Wir finden schließlich Geschenke, die als Tribut an einen Sieger zu zahlen sind. Immer verwendet Homer dafür das Wort „Geschenk“: So bietet Agamemnon als Versöhnungsgeschenk an: „Und sieben gutbewohnte Städte will ich ihm geben... Und dort wohnen Männer mit vielen Schafherden und Rinderherden, die ihn wie einen Gott mit Geschenken ehren werden.“ (Ilias 9, 149-155, wörtlich wiederholt in 9, 291-297)
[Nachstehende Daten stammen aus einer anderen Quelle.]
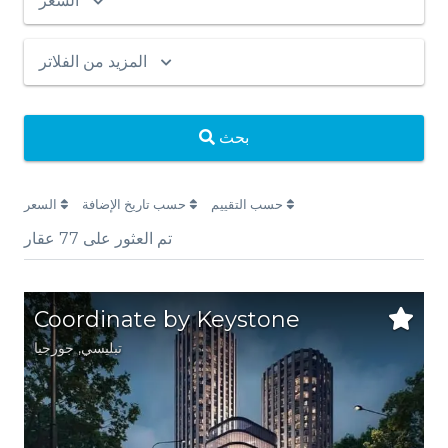
السعر
المزيد من الفلاتر
بحث
حسب التقييم
حسب تاريخ الإضافة
السعر
تم العثور على
77
عقار
Coordinate by Keystone
تبليسي
,
جورجيا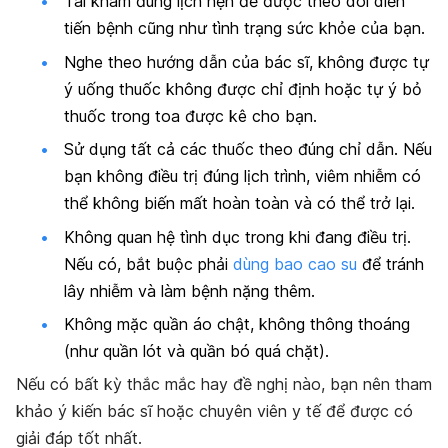
Tái khám đúng lịch hẹn để được theo dõi diễn
tiến bệnh cũng như tình trạng sức khỏe của bạn.
Nghe theo hướng dẫn của bác sĩ, không được tự
ý uống thuốc không được chỉ định hoặc tự ý bỏ
thuốc trong toa được kê cho bạn.
Sử dụng tất cả các thuốc theo đúng chỉ dẫn. Nếu
bạn không điều trị đúng lịch trình, viêm nhiễm có
thể không biến mất hoàn toàn và có thể trở lại.
Không quan hệ tình dục trong khi đang điều trị.
Nếu có, bắt buộc phải
dùng bao cao su
để tránh
lây nhiễm và làm bệnh nặng thêm.
Không mặc quần áo chật, không thông thoáng
(như quần lót và quần bó quá chặt).
Nếu có bất kỳ thắc mắc hay đề nghị nào, bạn nên tham
khảo ý kiến bác sĩ hoặc chuyên viên y tế để được có
giải đáp tốt nhất.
Die Geschenkkultur des frühen Griechenlands übernahm also nicht nur soziale Funktionen, sondern erfüllte auch vielfältige wirtschaftliche Zwecke, die später von anderen Formen der Güterübertragung, der Steuer, dem Tauschhandel usw. übernommen worden sind. Dabei handelte sich nicht um eine spezifisch griechische Eigenart. Über das sogenannte Wüstentor der Stadtmauer von Ninive lesen wir in einer Keilschrift unter Sanheribs Herrschaft:
„Die Begrüßungsgeschenke von Schumuil und Tema kommen hier herein.“ (zit. n. Scheck, Weihrauchstraße S. 92.)

Die Ausdehnung der Geschenkkultur machte die Griechen mit der verlockende Welt fremder Kulturen und fremder Reichtümer in Kleinasien, Syrien und Ägypten bekannt, bevor sie in geregelte Handelsbeziehungen, dem Tausch gleicher Werte, mit diesen Ländern eingetreten sind. Aristokratische Raubzüge können da nur eine vorübergehende Form der Aneignung gewesen sein. Als zusätzliches und wichtigeres Element des Kontakts mit fremden Welten, an der sich große Bevölkerungsteile der Griechen beteiligten, entwickelte sich die Kolonisation. Damit machten sich die Griechen zu ständigen Nachbarn dieser fremden Völker.
Die Kolonisation ist das Erfolgsgeheimnis des wirtschaftlichen und kulturellen Aufstiegs des antiken Griechenlands.